(Problem to solve)
Scan the records for lines with the word "سایت", and copy every such line.

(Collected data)
- Opening Delimiter -
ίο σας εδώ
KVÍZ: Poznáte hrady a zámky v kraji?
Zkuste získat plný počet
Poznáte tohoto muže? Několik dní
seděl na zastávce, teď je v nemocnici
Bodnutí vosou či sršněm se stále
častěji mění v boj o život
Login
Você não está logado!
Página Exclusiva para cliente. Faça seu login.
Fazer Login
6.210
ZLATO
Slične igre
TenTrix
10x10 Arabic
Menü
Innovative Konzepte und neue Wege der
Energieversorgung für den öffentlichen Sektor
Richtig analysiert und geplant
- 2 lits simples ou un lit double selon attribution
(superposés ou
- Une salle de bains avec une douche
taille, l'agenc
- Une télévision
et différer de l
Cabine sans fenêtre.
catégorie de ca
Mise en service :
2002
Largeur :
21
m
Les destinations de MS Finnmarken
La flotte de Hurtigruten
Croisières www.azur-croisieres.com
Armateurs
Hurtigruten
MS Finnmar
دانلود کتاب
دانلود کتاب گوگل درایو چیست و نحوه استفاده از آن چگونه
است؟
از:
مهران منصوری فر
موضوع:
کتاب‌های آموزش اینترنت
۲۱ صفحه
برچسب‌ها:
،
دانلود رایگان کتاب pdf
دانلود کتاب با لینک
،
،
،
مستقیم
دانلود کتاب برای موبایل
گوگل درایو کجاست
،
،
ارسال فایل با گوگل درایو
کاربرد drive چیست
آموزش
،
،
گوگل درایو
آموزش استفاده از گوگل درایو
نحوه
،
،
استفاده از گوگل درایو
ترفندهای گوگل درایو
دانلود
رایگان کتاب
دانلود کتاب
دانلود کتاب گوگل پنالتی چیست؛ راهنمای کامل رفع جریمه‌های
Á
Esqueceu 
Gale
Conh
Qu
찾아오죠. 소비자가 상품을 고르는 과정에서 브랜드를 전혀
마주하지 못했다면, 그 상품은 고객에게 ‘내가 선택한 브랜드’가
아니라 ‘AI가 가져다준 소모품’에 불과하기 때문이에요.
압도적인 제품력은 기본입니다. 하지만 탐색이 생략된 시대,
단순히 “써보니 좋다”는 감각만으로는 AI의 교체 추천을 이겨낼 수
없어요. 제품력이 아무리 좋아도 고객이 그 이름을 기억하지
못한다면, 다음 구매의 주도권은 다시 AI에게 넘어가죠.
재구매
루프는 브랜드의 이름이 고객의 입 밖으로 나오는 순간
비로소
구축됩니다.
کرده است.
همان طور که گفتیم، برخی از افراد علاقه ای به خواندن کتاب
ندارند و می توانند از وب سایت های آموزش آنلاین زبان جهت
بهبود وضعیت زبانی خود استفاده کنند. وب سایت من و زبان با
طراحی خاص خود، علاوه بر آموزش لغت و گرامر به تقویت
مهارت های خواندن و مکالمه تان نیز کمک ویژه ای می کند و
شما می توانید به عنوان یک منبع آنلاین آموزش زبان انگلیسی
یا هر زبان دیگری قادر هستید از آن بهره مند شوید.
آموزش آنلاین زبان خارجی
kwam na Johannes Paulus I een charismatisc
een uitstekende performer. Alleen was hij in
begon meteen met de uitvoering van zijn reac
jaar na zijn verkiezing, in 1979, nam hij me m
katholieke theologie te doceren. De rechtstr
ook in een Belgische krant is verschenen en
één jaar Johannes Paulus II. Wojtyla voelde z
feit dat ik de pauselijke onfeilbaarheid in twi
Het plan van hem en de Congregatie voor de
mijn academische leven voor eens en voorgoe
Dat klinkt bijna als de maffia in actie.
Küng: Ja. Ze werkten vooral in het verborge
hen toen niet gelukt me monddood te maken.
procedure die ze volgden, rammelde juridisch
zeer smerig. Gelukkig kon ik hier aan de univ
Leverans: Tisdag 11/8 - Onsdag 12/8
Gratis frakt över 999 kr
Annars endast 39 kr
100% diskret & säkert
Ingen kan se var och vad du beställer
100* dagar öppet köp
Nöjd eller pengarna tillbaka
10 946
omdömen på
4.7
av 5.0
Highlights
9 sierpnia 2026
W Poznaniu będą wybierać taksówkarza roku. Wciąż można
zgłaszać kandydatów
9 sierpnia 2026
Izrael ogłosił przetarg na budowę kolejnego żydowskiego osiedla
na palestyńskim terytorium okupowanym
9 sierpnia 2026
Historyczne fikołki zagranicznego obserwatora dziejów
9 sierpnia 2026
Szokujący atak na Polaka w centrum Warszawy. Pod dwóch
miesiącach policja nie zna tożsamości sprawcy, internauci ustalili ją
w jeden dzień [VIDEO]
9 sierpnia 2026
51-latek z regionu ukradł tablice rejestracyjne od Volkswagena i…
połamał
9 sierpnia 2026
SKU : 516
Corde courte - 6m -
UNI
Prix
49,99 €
- Closing Delimiter -
(The answer)
ندارند و می توانند از وب سایت های آموزش آنلاین زبان جهت
بهبود وضعیت زبانی خود استفاده کنند. وب سایت من و زبان با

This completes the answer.